Collusive competition

Collusive competition

The precision of the timing with which the CBI announced that they were investigating a case against N Srinivasan was uncanny

The precision of the timing with which the CBI announced that they were investigating a case against N Srinivasan was uncanny. Not just any case but one involving Jagan Reddy as well,which put Srinivasan in a special class of those who have displeased the top of UPA. At first it looked like Srinivasan,like all other netas,was immune to removal and could carry on his trade with impunity. After all,a corrupt son-in-law is almost a must-have fashion accessory in the top families among India’s elite. What are daughters for then?

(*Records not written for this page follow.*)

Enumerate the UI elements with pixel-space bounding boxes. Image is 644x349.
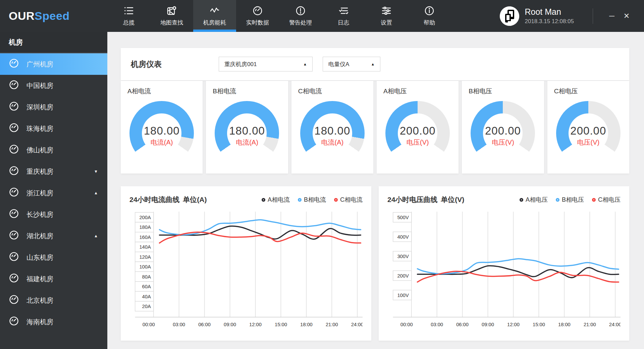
nav-tab-5[interactable]: 日志 <box>322 0 365 32</box>
legend-item[interactable]: B相电流 <box>298 196 326 204</box>
svg-text:100V: 100V <box>397 293 409 298</box>
app-logo: OURSpeed <box>0 0 107 32</box>
svg-text:160A: 160A <box>139 235 151 240</box>
svg-text:60A: 60A <box>142 284 151 289</box>
user-name: Root Man <box>525 7 574 17</box>
gauge-icon <box>9 58 26 70</box>
nav-tab-label: 地图查找 <box>160 19 183 27</box>
gauge-unit: 电流(A) <box>300 138 365 147</box>
close-button[interactable]: ✕ <box>619 9 634 23</box>
sidebar-item-label: 珠海机房 <box>26 124 53 133</box>
sliders-icon <box>381 6 391 16</box>
svg-text:140A: 140A <box>139 244 151 250</box>
svg-text:15:00: 15:00 <box>275 322 287 327</box>
nav-tab-2[interactable]: 机房能耗 <box>193 0 236 32</box>
legend-item[interactable]: C相电流 <box>334 196 363 204</box>
legend-item[interactable]: A相电压 <box>520 196 548 204</box>
charts-row: 24小时电流曲线单位(A)A相电流B相电流C相电流200A180A160A140… <box>121 186 629 341</box>
meter-select-value: 电量仪A <box>328 60 349 68</box>
gauge-card-4: B相电压200.00电压(V) <box>462 81 544 173</box>
room-select-value: 重庆机房001 <box>224 60 257 68</box>
sidebar-item-12[interactable]: 海南机房 <box>0 311 107 333</box>
chart-title: 24小时电流曲线 <box>129 195 179 204</box>
sidebar-item-4[interactable]: 佛山机房 <box>0 139 107 161</box>
chevron-up-icon: ▲ <box>94 234 98 238</box>
sidebar-item-label: 浙江机房 <box>26 189 53 198</box>
nav-tab-6[interactable]: 设置 <box>365 0 408 32</box>
meter-select[interactable]: 电量仪A ▲ <box>323 57 380 71</box>
nav-tab-0[interactable]: 总揽 <box>107 0 150 32</box>
svg-text:15:00: 15:00 <box>533 322 545 327</box>
user-avatar[interactable] <box>500 6 519 26</box>
sidebar-item-1[interactable]: 中国机房 <box>0 75 107 96</box>
sidebar-item-9[interactable]: 山东机房 <box>0 247 107 268</box>
chevron-up-icon: ▲ <box>371 62 375 66</box>
minimize-button[interactable]: ─ <box>604 9 619 23</box>
chart-title: 24小时电压曲线 <box>387 195 437 204</box>
sidebar-item-label: 佛山机房 <box>26 146 53 155</box>
svg-text:21:00: 21:00 <box>326 322 338 327</box>
map-icon <box>167 6 177 16</box>
gauge: 200.00电压(V) <box>471 101 535 160</box>
legend-item[interactable]: B相电压 <box>556 196 584 204</box>
line-chart: 200A180A160A140A120A100A80A60A40A20A00:0… <box>129 209 363 332</box>
gauge-card-1: B相电流180.00电流(A) <box>206 81 288 173</box>
sidebar-item-8[interactable]: 湖北机房▲ <box>0 225 107 247</box>
gauge: 180.00电流(A) <box>129 101 194 160</box>
legend-ring-icon <box>592 198 596 202</box>
svg-text:500V: 500V <box>397 215 409 220</box>
svg-text:00:00: 00:00 <box>143 322 155 327</box>
chevron-up-icon: ▲ <box>303 62 307 66</box>
nav-tab-7[interactable]: 帮助 <box>408 0 451 32</box>
sidebar-item-3[interactable]: 珠海机房 <box>0 118 107 139</box>
navbar-right: Root Man 2018.3.15 12:08:05 ─ ✕ <box>500 0 644 32</box>
gauge-cards: A相电流180.00电流(A)B相电流180.00电流(A)C相电流180.00… <box>121 81 629 173</box>
gauge-title: C相电压 <box>554 87 623 96</box>
gauge-icon <box>9 294 26 306</box>
nav-tab-3[interactable]: 实时数据 <box>236 0 279 32</box>
chevron-up-icon: ▲ <box>94 191 98 195</box>
svg-text:180A: 180A <box>139 225 151 230</box>
sidebar-item-5[interactable]: 重庆机房▼ <box>0 161 107 182</box>
pulse-icon <box>210 6 220 16</box>
nav-tab-label: 警告处理 <box>289 19 312 27</box>
sidebar-item-10[interactable]: 福建机房 <box>0 268 107 290</box>
sidebar-item-2[interactable]: 深圳机房 <box>0 96 107 118</box>
legend-label: C相电压 <box>598 196 621 204</box>
info-icon <box>424 6 434 16</box>
svg-text:03:00: 03:00 <box>431 322 443 327</box>
svg-text:06:00: 06:00 <box>456 322 469 327</box>
gauge: 200.00电压(V) <box>556 101 621 160</box>
chart-unit-label: 单位(V) <box>441 195 464 204</box>
svg-text:20A: 20A <box>142 304 151 309</box>
gauge-unit: 电压(V) <box>471 138 535 147</box>
nav-tab-4[interactable]: 警告处理 <box>279 0 322 32</box>
gauge-value: 200.00 <box>471 124 535 137</box>
chart-legend: A相电流B相电流C相电流 <box>262 196 363 204</box>
sidebar-item-6[interactable]: 浙江机房▲ <box>0 182 107 204</box>
legend-label: A相电流 <box>268 196 290 204</box>
nav-tab-label: 设置 <box>381 19 392 27</box>
chevron-down-icon: ▼ <box>94 169 98 174</box>
nav-tab-1[interactable]: 地图查找 <box>150 0 193 32</box>
legend-label: B相电流 <box>304 196 326 204</box>
nav-tab-label: 实时数据 <box>246 19 269 27</box>
sidebar-item-7[interactable]: 长沙机房 <box>0 204 107 225</box>
sidebar-item-label: 山东机房 <box>26 253 53 262</box>
top-navbar: OURSpeed 总揽地图查找机房能耗实时数据警告处理日志设置帮助 Root M… <box>0 0 644 32</box>
page-title: 机房仪表 <box>131 59 162 69</box>
legend-item[interactable]: A相电流 <box>262 196 290 204</box>
legend-ring-icon <box>262 198 265 202</box>
sidebar-item-0[interactable]: 广州机房 <box>0 53 107 75</box>
svg-text:21:00: 21:00 <box>584 322 596 327</box>
room-select[interactable]: 重庆机房001 ▲ <box>219 57 313 71</box>
logo-part-2: Speed <box>35 9 70 22</box>
legend-item[interactable]: C相电压 <box>592 196 621 204</box>
sidebar-item-11[interactable]: 北京机房 <box>0 290 107 311</box>
nav-tab-label: 帮助 <box>424 19 435 27</box>
meter-icon <box>253 6 263 16</box>
gauge-value: 200.00 <box>556 124 621 137</box>
sidebar-item-label: 福建机房 <box>26 275 53 284</box>
legend-ring-icon <box>520 198 523 202</box>
svg-text:200A: 200A <box>139 215 151 220</box>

Not only did Srinivasan not have to leave but a compromise was worked out with exemplary collusion between the Congress and BJP ‘cricket’ netas. This looked like a radical solution to the post 2014 election situation—neither UPA,nor NDA but BCCI (BJP-Congress Coalition for India). Alas,it is not to be. The powers that be at the top of UPA have decided that there has to be a head or two chopped off from the top elite of cricket.

So we are back to the ‘phoney war’ until the elections. The Congress has the problem of choosing its best policy promise which can entice voters back to its fold. The Food Security Bill is an obvious candidate. But it has been left too late to be passed and implemented in time before the elections. Yet it is not late enough to pass an ordinance as there is time to debate it in the Lok Sabha (BJP permitting). It is a curious quest since it is neither necessary nor sufficient for the Congress to win in 2014. The Congress will win rural votes yet again in any case. Its problem is with urban voters who backed Manmohan Singh in 2009 to deliver decisive reforms and now feel disappointed. They will not care about food security. Indeed,if anything they consider it a waste of money.

Urban voters want lower inflation and a cut in interest rates which will ease the burden of their bank loans. They want better infrastructure and less government interference in their daily lives. They want efficient delivery of public services and transparency in the government departments they have to deal with. This is not the way the Congress pictures the nation. For the Congress,India is full of poor people who are begging to be given food at low prices or as Rahul Gandhi would put it—to be empowered (by him,of course).


The BJP has no time to think about the nation. It is too busy dealing with the leadership struggle at the top. For a so-called disciplined party,Advani’s latest blog is evidence that unrest is rife at the top and the fear that Modi is unstoppable is more palpable within the BJP than outside. In any normal political party,there would be an open contest where party members would vote in a primary and a leader would be chosen (except where birth has predetermined the choice as in the case of Congress). But the BJP is neither dynastic nor democratic. It is oligarchic but remote controlled by a paternalistic RSS.

It is difficult to envisage how the Congress could possibly come back after 2014. It is not just the polls but even the body language of the Cabinet is loud and clear. These are people who know they have lost. But the BJP is not as yet certain to win. Indeed,it could easily manage to snatch defeat from the jaws of victory. The prospect of a double blow as both the Congress and BJP fail to clear the 150 seats mark is real.

Yet India faces urgent problems. The Naxal attacks are one priority. China is siding up with the US to have a G2 world. How India is to deal with that world is another urgent issue. GDP growth needs to be revived if India is to be taken seriously again. India’s global reputation is down more than what many Indians can imagine. The cricketing scandal did not come as a surprise. It just reinforced India’s reputation as a country of scams and scandals.

If India ends up with a Third Front coalition which will last,at best,two years,all these problems will remain unsolved. Time for a BCCI?